Of course Kira is ready to make a whole team or somthing from the look on his face. I don't know. I think 2 is good but then I kind of like the idea of 3. Its not too many not too little. Picturing having 3 makes me question if that's a good idea though. My body would go through the ringer.

"Two or maybe and I mean maybe three." I answer.

"Three sounds great. If only we could have twins now so it'll make the process quicker."

Now it's my turn to pinch him. Kira shivers from this. "Stop speaking twins into existence. What if I am having two. I might faint if she tells us this. I need to look up how many weeks before your doctor can confirm this."

Kira chuckles sweetly at me like he's excited at the prospect of me having twins. I'm sure he is. Where would we even keep them? Both our apartments aren't big enough for twins.

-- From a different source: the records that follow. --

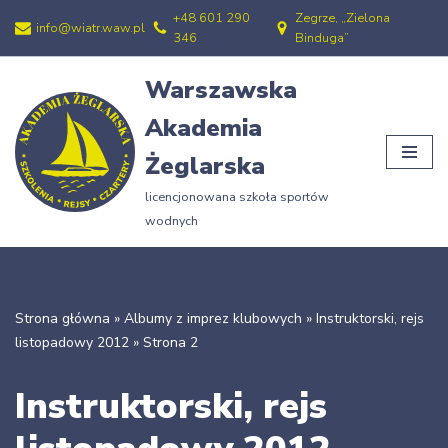
+48 601 290
Zegrze, „Zielona
info@wiatr.waw.pl
346
Binduga”
Przejdź
do
Warszawska
treści
Akademia
Żeglarska
licencjonowana szkoła sportów
wodnych
Strona główna
»
Albumy z imprez klubowych
»
Instruktorski, rejs
listopadowy 2012
»
Strona 2
Instruktorski, rejs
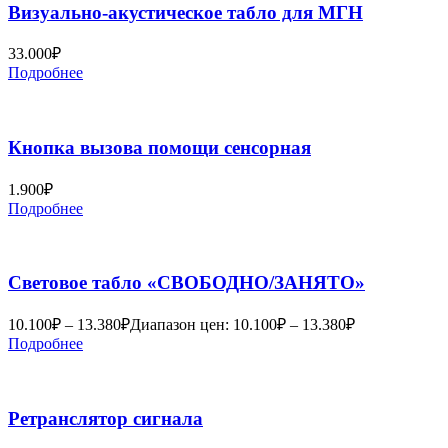
Визуально-акустическое табло для МГН
33.000
₽
Подробнее
Кнопка вызова помощи сенсорная
1.900
₽
Подробнее
Световое табло «СВОБОДНО/ЗАНЯТО»
10.100
₽
–
13.380
₽
Диапазон цен: 10.100₽ – 13.380₽
Подробнее
Ретранслятор сигнала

"Eureka it's probably going to happen. If not this time around then the next time because twins run in my family. Look at my mom and Katina for example, they both had twins on the second time around."

Right. He's right! Don't think about it Eureka, about your belly becoming the size of a mini fridge.

"I know it's just a bit scary to think about it. Not pushing out just one, but two children. My vagina is going to have a seizure."

Kira laughs so loud, bending over holding his stomach. There he goes laughing like it's funny. I'm going to be the one pushing them out. I shake my head.

"Detka jokes aside it's going to be okay. I'll be there with you the whole time. Your vagina will bounce back, promise. It's stronger than you think baby."

"Of course you would know." I joke along.

Holding him under the water he rinses himself. Kira makes work of washing his hair super quick then we're stepping out. He holds me protectively as I climb out the shower.

"I think we should go to bed early since our appointment is early in the morning." He tells me.

"Okay."

Kira passes me my towel then gets his. We dry off then wrap them around ourselves. Heading out to my bedroom. I put on only a pair of panties. Regular ones. Kira goes to his drawer pulling out a pair of boxer-briefs. Yes he has a drawer now, actually three.

I climb in while he goes to hang up our towels. Tomorrow after the appointment I need to sort out the clothes so we can do laundry.